(Page-level text extractions)
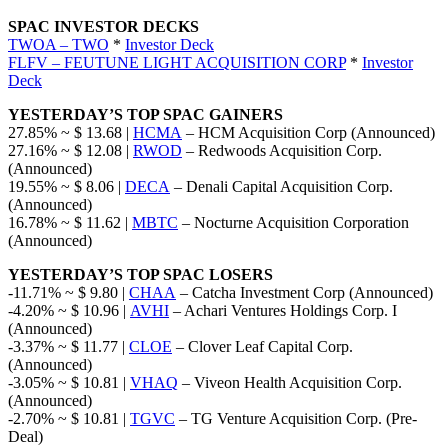
SPAC INVESTOR DECKS
TWOA – TWO
*
Investor Deck
FLFV – FEUTUNE LIGHT ACQUISITION CORP
*
Investor
Deck
YESTERDAY’S TOP SPAC GAINERS
27.85% ~ $ 13.68 |
HCMA
– HCM Acquisition Corp (Announced)
27.16% ~ $ 12.08 |
RWOD
– Redwoods Acquisition Corp.
(Announced)
19.55% ~ $ 8.06 |
DECA
– Denali Capital Acquisition Corp.
(Announced)
16.78% ~ $ 11.62 |
MBTC
– Nocturne Acquisition Corporation
(Announced)
YESTERDAY’S TOP SPAC LOSERS
-11.71% ~ $ 9.80 |
CHAA
– Catcha Investment Corp (Announced)
-4.20% ~ $ 10.96 |
AVHI
– Achari Ventures Holdings Corp. I
(Announced)
-3.37% ~ $ 11.77 |
CLOE
– Clover Leaf Capital Corp.
(Announced)
-3.05% ~ $ 10.81 |
VHAQ
– Viveon Health Acquisition Corp.
(Announced)
-2.70% ~ $ 10.81 |
TGVC
– TG Venture Acquisition Corp. (Pre-
Deal)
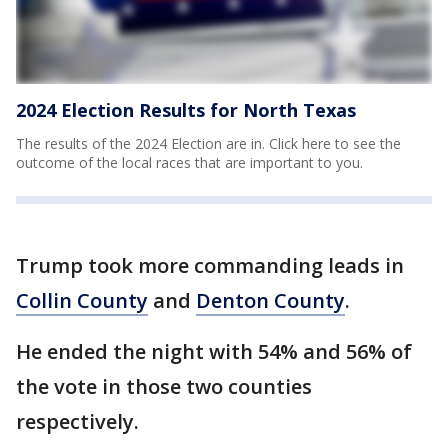
2024 Election Results for North Texas
The results of the 2024 Election are in. Click here to see the
outcome of the local races that are important to you.
Trump took more commanding leads in
Collin County
and
Denton County
.
He ended the night with 54% and 56% of
the vote in those two counties
respectively.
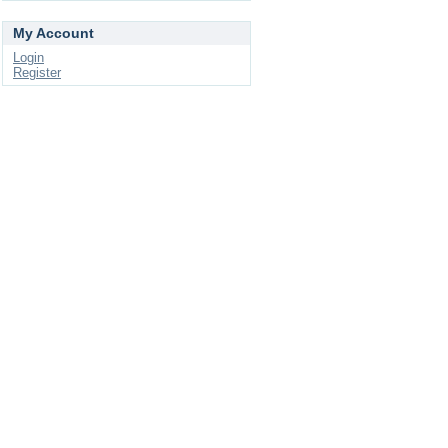
My Account
Login
Register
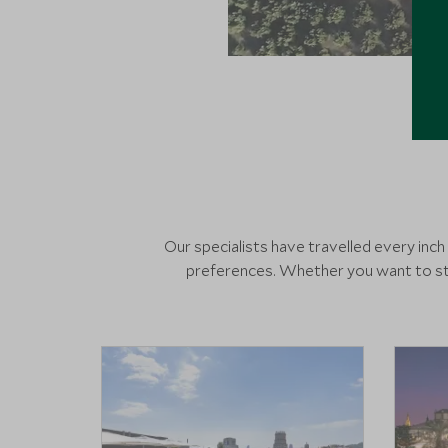
Our specialists have travelled every inc
preferences. Whether you want to sta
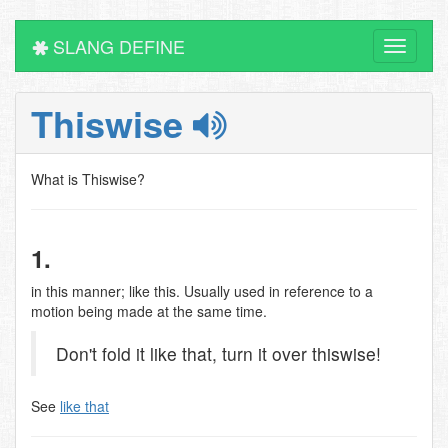
SLANG DEFINE
Toggle
navigati
Thiswise
What is Thiswise?
1.
in this manner; like this. Usually used in reference to a
motion being made at the same time.
Don't fold it like that, turn it over thiswise!
See
like that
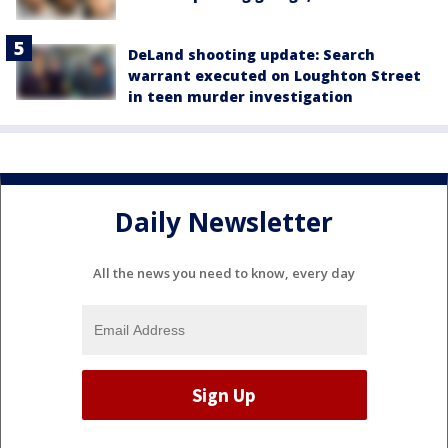
DeLand shooting update: Search
warrant executed on Loughton Street
in teen murder investigation
Daily Newsletter
All the news you need to know, every day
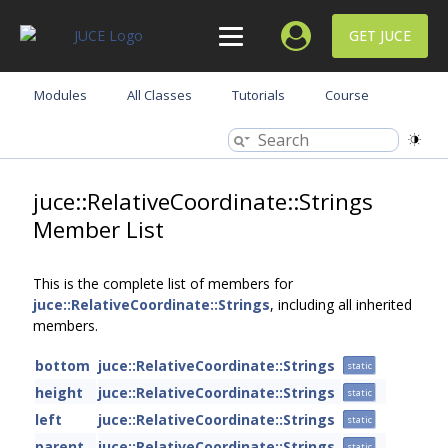
GET JUCE
Modules
All Classes
Tutorials
Course
juce::RelativeCoordinate::Strings
Member List
This is the complete list of members for
juce::RelativeCoordinate::Strings
, including all inherited
members.
bottom
juce::RelativeCoordinate::Strings
static
height
juce::RelativeCoordinate::Strings
static
left
juce::RelativeCoordinate::Strings
static
parent
juce::RelativeCoordinate::Strings
static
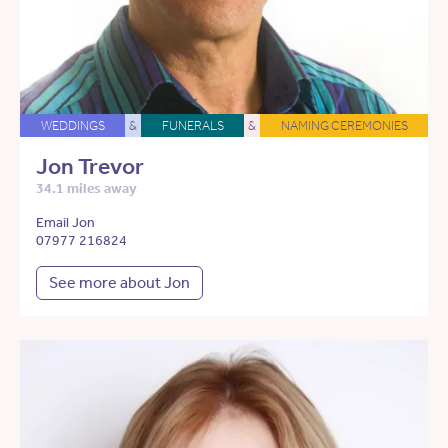
WEDDINGS
&
FUNERALS
&
NAMING CEREMONIES
Jon Trevor
34.1 miles away
Email Jon
07977 216824
See more about Jon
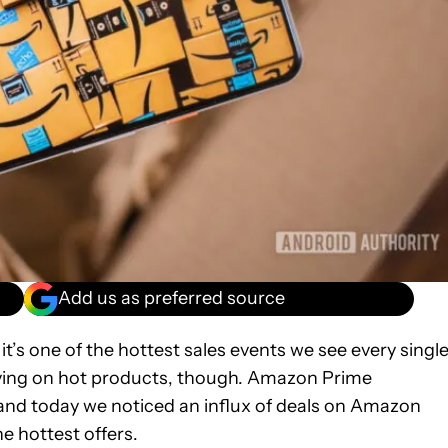
Add us as preferred source
t’s one of the hottest sales events we see every singl
t saving on hot products, though. Amazon Prime
 and today we noticed an influx of deals on Amazon
he hottest offers.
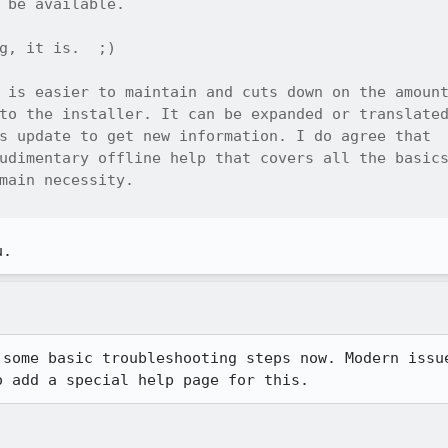
 be available.

g, it is.  ;)

 is easier to maintain and cuts down on the amount
to the installer. It can be expanded or translated
s update to get new information. I do agree that

udimentary offline help that covers all the basics
main necessity.

u.
 some basic troubleshooting steps now. Modern issue
o add a special help page for this.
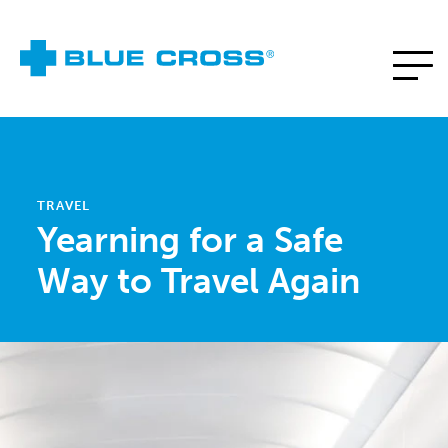
TRAVEL
Yearning for a Safe
Way to Travel Again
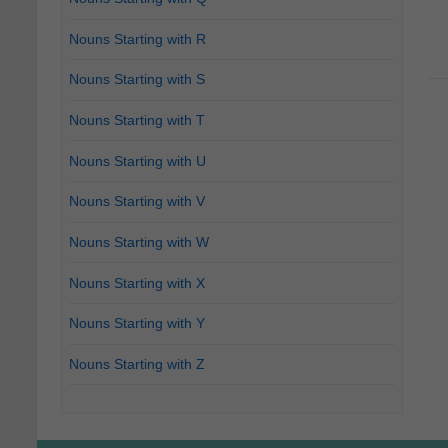
Nouns Starting with R
Nouns Starting with S
Nouns Starting with T
Nouns Starting with U
Nouns Starting with V
Nouns Starting with W
Nouns Starting with X
Nouns Starting with Y
Nouns Starting with Z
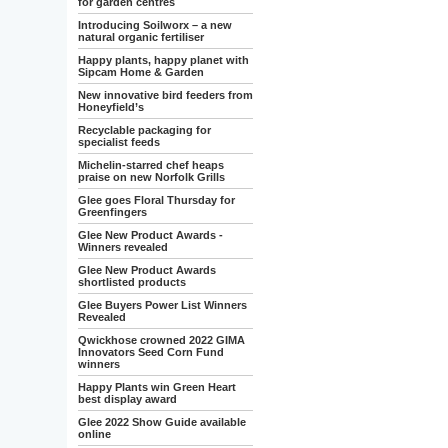
for garden centres
Introducing Soilworx – a new
natural organic fertiliser
Happy plants, happy planet with
Sipcam Home & Garden
New innovative bird feeders from
Honeyfield’s
Recyclable packaging for
specialist feeds
Michelin-starred chef heaps
praise on new Norfolk Grills
Glee goes Floral Thursday for
Greenfingers
Glee New Product Awards -
Winners revealed
Glee New Product Awards
shortlisted products
Glee Buyers Power List Winners
Revealed
Qwickhose crowned 2022 GIMA
Innovators Seed Corn Fund
winners
Happy Plants win Green Heart
best display award
Glee 2022 Show Guide available
online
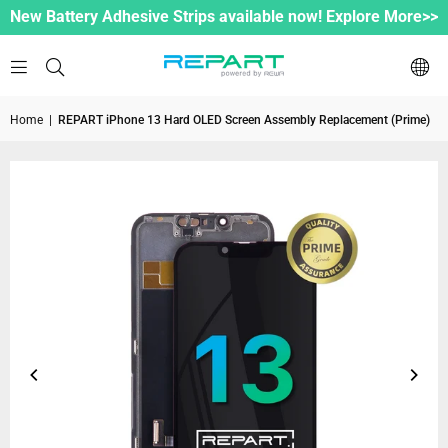
New Battery Adhesive Strips available now! Explore More>>
Home
|
REPART iPhone 13 Hard OLED Screen Assembly Replacement (Prime)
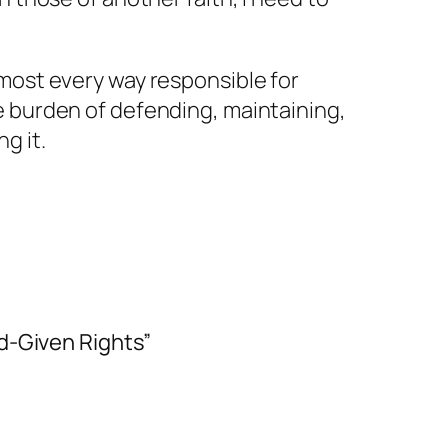
most every way responsible for
e burden of defending, maintaining,
ing
it.
d-Given Rights”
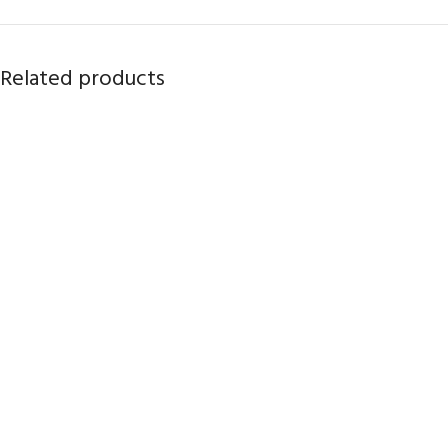
Related products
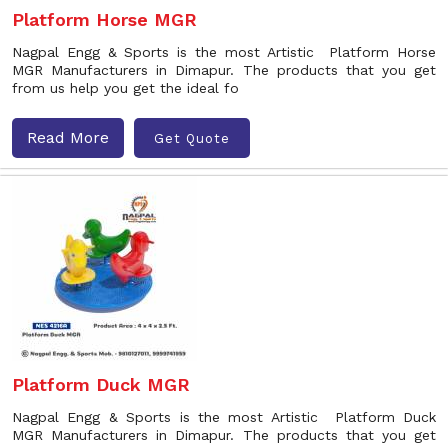
Platform Horse MGR
Nagpal Engg & Sports is the most Artistic Platform Horse
MGR Manufacturers in Dimapur. The products that you get
from us help you get the ideal fo
Read More
Get Quote
Platform Duck MGR
Nagpal Engg & Sports is the most Artistic Platform Duck
MGR Manufacturers in Dimapur. The products that you get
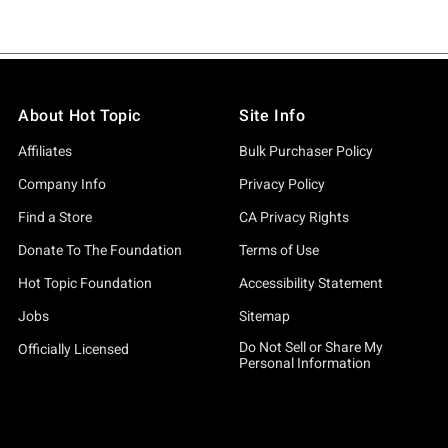
About Hot Topic
Site Info
Affiliates
Bulk Purchaser Policy
Company Info
Privacy Policy
Find a Store
CA Privacy Rights
Donate To The Foundation
Terms of Use
Hot Topic Foundation
Accessibility Statement
Jobs
Sitemap
Do Not Sell or Share My
Officially Licensed
Personal Information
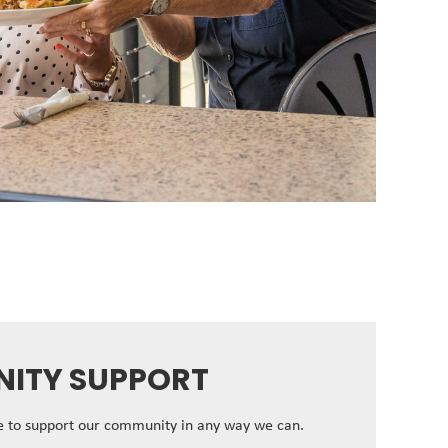
ITY SUPPORT
ve to support our community in any way we can.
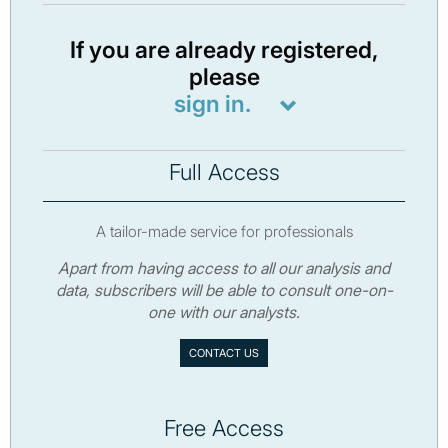
If you are already registered,
please
sign in.
Full Access
A tailor-made service for professionals
Apart from having access to all our analysis and
data, subscribers will be able to consult one-on-
one with our analysts.
CONTACT US
Free Access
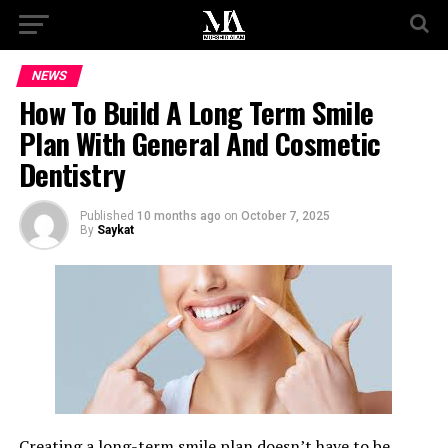
NEWS
How To Build A Long Term Smile
Plan With General And Cosmetic
Dentistry
Published
10 months ago
on
October 7, 2025
By
Saykat
Creating a long-term smile plan doesn’t have to be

### WHAT THE TASK ASKS
Your reply should contain only the number of lines in the entries above with the word "Horse".

### ANSWER BOX
2